In a letter to Homeland Security Secretary Tom Ridge, the U.S. Conference of Mayors asked “that you take immediate action with the freight railroads” to improve notice of hazardous material transported through cities.
A Homeland Security spokeswoman was unavailable, but Ridge said he would put the issue on the agency agenda, Augusta Mayor Bob Young said. Young met with Ridge briefly before Ridge addressed the mayors conference in Washington.
“We need to know what is coming, where it is going and when it is coming,” Young said. “These trains run right through our neighborhoods and business districts.”
The letter follows the wreck of a Norfolk Southern train that killed nine people when chlorine leaked from a tanker car. The leak is the nation’s worst from a train wreck since 1978. Ridge told the mayors the accident was a “horrible chemical spill.”
The nearly 50 mayors signing the letter included Columbia’s Bob Coble, as well as Baltimore’s Martin O’Malley, Chicago’s Richard Daley and Miami’s Manny Diaz, conference spokeswoman Elena Temple said. The letter was delivered Wednesday to Ridge and U.S. Transportation Secretary Norman Mineta, she said.
Knowing what materials come through town would allow fire and rescue units to launch rescue efforts more quickly and more safely, instead of first trying to figure out what chemicals are on wrecked trains, proponents say.

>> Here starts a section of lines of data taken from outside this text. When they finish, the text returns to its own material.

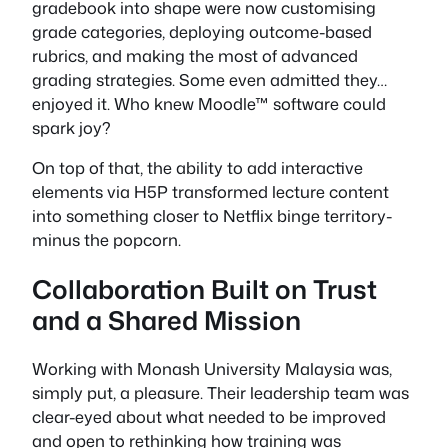
gradebook into shape were now customising
grade categories, deploying outcome-based
rubrics, and making the most of advanced
grading strategies. Some even admitted they…
enjoyed it. Who knew Moodle™ software could
spark joy?
On top of that, the ability to add interactive
elements via H5P transformed lecture content
into something closer to Netflix binge territory-
minus the popcorn.
Collaboration Built on Trust
and a Shared Mission
Working with Monash University Malaysia was,
simply put, a pleasure. Their leadership team was
clear-eyed about what needed to be improved
and open to rethinking how training was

“We need a national notification system that would be another tool for our first responders,” Coble said. “It just makes sense.”
In the Graniteville wreck, some rescue personnel have said it took time to decide how to respond to the leaking train car. Key government warning systems to notify the general public weren’t activated for hours after the crash.

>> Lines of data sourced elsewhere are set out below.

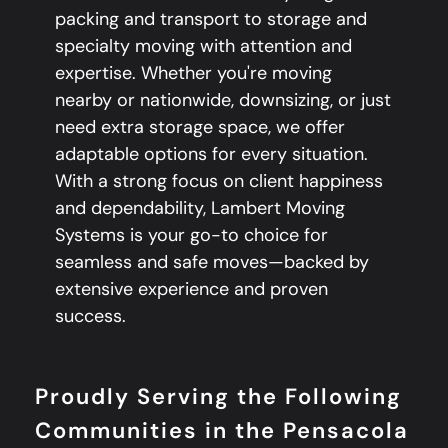
packing and transport to storage and
specialty moving with attention and
expertise. Whether you're moving
nearby or nationwide, downsizing, or just
need extra storage space, we offer
adaptable options for every situation.
With a strong focus on client happiness
and dependability, Lambert Moving
Systems is your go-to choice for
seamless and safe moves—backed by
extensive experience and proven
success.
Proudly Serving the Following
Communities in the Pensacola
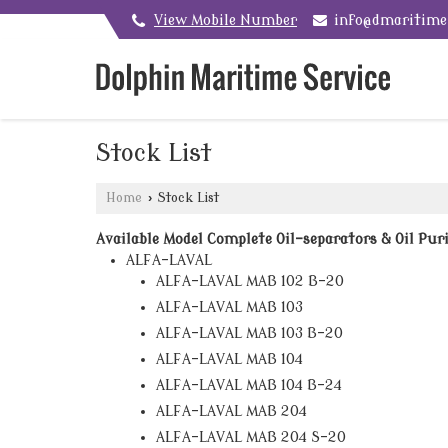
View Mobile Number
info@dmaritim
Stock List
Home
›
Stock List
Available Model Complete Oil-separators & Oil Puri
ALFA-LAVAL
ALFA-LAVAL MAB 102 B-20
ALFA-LAVAL MAB 103
ALFA-LAVAL MAB 103 B-20
ALFA-LAVAL MAB 104
ALFA-LAVAL MAB 104 B-24
ALFA-LAVAL MAB 204
ALFA-LAVAL MAB 204 S-20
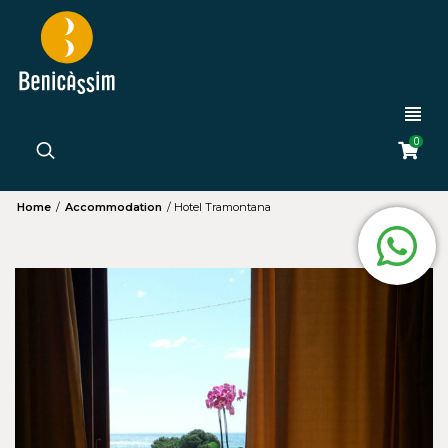
0
Home
/
Accommodation
/
Hotel Tramontana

But requiring notice of hazardous materials shipments would likely meet opposition from railroads.
Norfolk Southern, for instance, would find it difficult to notify cities, company spokeswoman Susan Terpay said. Her company serves 22 states in the East, she said.
Notice also could alert terrorists, she said.
Coble said the information would not necessarily be widely distributed to the public. Young said the Jan. 6 train crash was comparable to a terrorist act.
It “had the effect of the detonation of a weapon of mass destruction,” the letter said.
The mayors made a similar recommendation in 2001.